# Crooked Tail Feather



## mareeder (Jul 31, 2013)

Hello!

So Pip is our brand new 3 month old Cockatiel, and we are brand new bird owners. We brought him home yesterday, and we released him from his carrier box into his new cage and noticed that one of his long tailfeathers is askew. It looks like it got bent while in transport from the breeder to our home.
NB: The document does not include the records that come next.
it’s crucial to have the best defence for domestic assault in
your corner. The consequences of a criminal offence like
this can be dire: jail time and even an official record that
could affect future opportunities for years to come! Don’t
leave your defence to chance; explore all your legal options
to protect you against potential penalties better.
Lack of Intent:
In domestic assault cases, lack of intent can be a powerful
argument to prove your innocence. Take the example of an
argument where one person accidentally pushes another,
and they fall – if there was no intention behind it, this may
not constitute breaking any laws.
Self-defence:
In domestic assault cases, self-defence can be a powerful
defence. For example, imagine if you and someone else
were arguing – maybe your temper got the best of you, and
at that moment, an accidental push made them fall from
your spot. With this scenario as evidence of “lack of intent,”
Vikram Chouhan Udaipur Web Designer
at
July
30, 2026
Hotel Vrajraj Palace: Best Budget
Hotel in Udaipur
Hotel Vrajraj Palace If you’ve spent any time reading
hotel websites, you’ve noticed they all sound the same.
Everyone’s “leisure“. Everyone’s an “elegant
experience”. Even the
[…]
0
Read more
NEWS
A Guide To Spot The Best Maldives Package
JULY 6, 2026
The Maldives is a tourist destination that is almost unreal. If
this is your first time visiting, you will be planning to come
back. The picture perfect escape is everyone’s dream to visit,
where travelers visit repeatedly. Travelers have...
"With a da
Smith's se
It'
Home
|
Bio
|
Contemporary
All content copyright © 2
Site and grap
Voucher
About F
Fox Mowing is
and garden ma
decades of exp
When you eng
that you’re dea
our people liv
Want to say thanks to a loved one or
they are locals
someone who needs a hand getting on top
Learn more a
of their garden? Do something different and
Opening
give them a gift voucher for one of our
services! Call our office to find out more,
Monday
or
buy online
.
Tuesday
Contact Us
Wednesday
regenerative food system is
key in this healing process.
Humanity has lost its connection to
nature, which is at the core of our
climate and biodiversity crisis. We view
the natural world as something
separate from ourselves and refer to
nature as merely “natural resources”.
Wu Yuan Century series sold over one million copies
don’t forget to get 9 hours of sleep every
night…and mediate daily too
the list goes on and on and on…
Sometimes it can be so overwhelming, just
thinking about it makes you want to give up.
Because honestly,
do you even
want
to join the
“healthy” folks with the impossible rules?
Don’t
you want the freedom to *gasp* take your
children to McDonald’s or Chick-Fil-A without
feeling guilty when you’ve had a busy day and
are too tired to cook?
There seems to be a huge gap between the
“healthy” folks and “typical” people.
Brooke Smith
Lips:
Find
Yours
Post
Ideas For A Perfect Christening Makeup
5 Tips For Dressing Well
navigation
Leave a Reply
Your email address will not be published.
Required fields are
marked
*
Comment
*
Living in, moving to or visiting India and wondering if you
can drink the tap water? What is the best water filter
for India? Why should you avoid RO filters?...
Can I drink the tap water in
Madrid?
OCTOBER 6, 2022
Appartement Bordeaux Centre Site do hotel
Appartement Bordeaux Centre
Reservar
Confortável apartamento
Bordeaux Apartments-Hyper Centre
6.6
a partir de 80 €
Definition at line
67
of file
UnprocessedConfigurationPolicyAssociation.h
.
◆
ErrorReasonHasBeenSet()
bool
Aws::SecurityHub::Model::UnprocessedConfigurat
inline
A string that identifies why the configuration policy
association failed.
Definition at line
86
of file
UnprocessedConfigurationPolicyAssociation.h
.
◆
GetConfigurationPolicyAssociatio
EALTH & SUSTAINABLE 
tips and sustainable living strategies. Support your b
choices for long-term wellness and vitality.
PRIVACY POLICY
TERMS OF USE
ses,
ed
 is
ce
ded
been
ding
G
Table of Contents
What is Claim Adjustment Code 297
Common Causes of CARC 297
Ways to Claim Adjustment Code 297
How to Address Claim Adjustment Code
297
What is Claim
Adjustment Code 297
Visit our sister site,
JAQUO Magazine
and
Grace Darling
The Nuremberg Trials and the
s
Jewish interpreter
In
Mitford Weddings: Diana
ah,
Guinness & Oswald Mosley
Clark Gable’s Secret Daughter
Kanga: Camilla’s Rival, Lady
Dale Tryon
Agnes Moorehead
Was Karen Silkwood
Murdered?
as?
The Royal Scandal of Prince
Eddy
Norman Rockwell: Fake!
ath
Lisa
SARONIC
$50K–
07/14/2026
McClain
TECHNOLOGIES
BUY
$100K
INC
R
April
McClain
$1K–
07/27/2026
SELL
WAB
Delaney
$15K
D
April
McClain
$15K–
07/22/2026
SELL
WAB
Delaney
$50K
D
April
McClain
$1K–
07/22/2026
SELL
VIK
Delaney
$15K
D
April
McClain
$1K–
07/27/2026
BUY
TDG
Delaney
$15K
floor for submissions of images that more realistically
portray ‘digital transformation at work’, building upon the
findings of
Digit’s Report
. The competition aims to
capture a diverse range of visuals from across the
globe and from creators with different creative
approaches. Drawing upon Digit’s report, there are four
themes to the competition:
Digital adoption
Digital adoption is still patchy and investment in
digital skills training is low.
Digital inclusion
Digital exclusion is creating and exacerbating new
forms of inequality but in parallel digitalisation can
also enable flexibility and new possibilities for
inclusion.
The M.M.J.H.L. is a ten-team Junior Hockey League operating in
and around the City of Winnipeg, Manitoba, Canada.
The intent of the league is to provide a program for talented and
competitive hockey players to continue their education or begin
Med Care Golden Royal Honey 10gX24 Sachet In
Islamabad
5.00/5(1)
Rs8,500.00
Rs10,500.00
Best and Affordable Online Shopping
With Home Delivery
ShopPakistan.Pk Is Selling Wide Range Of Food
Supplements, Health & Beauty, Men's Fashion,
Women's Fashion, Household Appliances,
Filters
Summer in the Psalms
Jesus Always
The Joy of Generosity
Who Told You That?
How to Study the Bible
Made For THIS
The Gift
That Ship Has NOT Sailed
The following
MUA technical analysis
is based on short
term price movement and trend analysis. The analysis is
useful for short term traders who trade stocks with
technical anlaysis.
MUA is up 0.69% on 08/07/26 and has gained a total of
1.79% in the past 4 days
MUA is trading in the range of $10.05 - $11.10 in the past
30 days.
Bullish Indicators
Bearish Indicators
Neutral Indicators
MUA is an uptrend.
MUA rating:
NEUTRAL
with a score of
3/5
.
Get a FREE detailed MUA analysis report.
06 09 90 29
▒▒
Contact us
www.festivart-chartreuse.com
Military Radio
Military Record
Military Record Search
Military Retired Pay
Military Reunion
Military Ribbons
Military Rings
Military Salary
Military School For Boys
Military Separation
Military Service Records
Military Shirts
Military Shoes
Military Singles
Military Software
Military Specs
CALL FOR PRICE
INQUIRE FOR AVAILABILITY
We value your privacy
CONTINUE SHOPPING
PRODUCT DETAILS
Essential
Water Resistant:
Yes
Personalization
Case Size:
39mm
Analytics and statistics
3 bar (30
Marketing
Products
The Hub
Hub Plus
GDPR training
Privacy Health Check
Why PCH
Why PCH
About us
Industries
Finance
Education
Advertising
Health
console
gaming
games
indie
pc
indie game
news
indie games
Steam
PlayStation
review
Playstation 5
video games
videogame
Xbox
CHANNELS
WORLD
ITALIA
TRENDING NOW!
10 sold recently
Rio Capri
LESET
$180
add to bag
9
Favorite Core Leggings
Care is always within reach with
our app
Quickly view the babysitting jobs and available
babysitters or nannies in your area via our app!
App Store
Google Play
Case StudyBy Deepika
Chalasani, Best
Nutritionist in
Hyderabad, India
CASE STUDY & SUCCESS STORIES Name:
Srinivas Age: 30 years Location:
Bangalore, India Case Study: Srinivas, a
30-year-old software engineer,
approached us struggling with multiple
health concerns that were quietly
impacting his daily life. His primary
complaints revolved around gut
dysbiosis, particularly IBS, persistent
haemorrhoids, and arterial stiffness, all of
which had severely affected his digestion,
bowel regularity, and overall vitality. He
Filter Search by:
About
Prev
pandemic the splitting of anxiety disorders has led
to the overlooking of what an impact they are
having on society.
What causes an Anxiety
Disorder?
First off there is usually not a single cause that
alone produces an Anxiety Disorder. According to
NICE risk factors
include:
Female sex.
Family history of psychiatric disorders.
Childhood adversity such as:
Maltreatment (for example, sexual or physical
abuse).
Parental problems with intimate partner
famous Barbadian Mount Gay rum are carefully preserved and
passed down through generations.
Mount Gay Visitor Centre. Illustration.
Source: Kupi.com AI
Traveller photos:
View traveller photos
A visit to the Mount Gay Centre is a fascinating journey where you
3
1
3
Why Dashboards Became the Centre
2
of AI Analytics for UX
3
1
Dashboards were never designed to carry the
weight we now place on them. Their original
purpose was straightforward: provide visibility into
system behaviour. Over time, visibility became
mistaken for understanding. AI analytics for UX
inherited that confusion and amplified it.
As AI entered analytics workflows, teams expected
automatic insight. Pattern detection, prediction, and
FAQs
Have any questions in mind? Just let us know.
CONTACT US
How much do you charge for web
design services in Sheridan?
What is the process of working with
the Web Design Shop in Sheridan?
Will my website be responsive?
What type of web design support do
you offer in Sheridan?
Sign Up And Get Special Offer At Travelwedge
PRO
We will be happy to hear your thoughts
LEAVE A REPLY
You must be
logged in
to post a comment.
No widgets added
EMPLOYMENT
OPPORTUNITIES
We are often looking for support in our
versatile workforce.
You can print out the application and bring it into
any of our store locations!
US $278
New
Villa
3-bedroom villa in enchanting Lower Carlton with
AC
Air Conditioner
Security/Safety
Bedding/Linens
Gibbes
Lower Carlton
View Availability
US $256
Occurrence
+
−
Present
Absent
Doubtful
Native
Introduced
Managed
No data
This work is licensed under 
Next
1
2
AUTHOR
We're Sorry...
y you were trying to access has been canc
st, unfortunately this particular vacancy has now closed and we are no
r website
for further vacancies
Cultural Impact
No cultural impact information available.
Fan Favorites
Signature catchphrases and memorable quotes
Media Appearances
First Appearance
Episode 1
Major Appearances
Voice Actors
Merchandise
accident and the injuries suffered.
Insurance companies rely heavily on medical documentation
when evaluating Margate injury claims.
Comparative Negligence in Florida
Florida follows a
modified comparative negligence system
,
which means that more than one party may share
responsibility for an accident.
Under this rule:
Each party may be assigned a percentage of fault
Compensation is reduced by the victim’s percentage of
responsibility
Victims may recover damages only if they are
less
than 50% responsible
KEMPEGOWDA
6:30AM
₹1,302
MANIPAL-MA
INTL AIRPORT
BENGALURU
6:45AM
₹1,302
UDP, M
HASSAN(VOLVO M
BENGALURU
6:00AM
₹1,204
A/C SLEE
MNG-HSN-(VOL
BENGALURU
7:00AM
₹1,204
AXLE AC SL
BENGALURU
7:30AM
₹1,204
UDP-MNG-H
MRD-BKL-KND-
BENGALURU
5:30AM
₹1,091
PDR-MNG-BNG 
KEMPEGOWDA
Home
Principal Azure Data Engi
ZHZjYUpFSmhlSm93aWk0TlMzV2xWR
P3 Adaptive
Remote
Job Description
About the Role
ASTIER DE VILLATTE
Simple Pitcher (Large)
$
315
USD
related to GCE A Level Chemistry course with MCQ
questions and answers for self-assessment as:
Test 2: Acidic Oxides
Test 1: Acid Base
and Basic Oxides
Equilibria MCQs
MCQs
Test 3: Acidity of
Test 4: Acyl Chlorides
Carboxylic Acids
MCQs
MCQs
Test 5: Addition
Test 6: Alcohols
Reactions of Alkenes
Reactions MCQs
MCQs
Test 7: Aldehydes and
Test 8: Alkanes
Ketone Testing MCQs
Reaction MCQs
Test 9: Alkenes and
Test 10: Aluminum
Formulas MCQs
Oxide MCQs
Is a bent tailfeather something to worry about? He doesn't appear otherwise injured.

Thanks!


----------



## Amz (Apr 10, 2013)

Nah, that's not a big deal. It'll probably break off where it's bent, but it won't hurt him at all.


----------



## cknauf (Aug 27, 2012)

Nope, it isn't a problem, but expect some more: baby cockatiels are notoriously clumsy, and break their tailfeathers all the time. Unless it's a blood feather (info here, and you'd know if it were a blood feather), it's nothing to worry about. It will fall out on its own, or he'll preen it out.


----------



## mareeder (Jul 31, 2013)

Thanks all!

It may just need some rearranging, but I won't know that until I handle him. We're taking it slow and leaving him in his cage for a few days.


----------



## CaliTiels (Oct 18, 2012)

It's really common for baby tiels to snap a tail feather. Like said above, it will come out, or preen it over. You can still handle him, but if the tail hurts, just avoid the tail if it bothers him too much (But it really shouldn't)


----------



## hysteriauk (Jun 24, 2012)

zippy recently bent one of his tail feathers, it finally broke off where the bend was after zippy had been preening the area a few times , it has not caused him any issues whatsoever


----------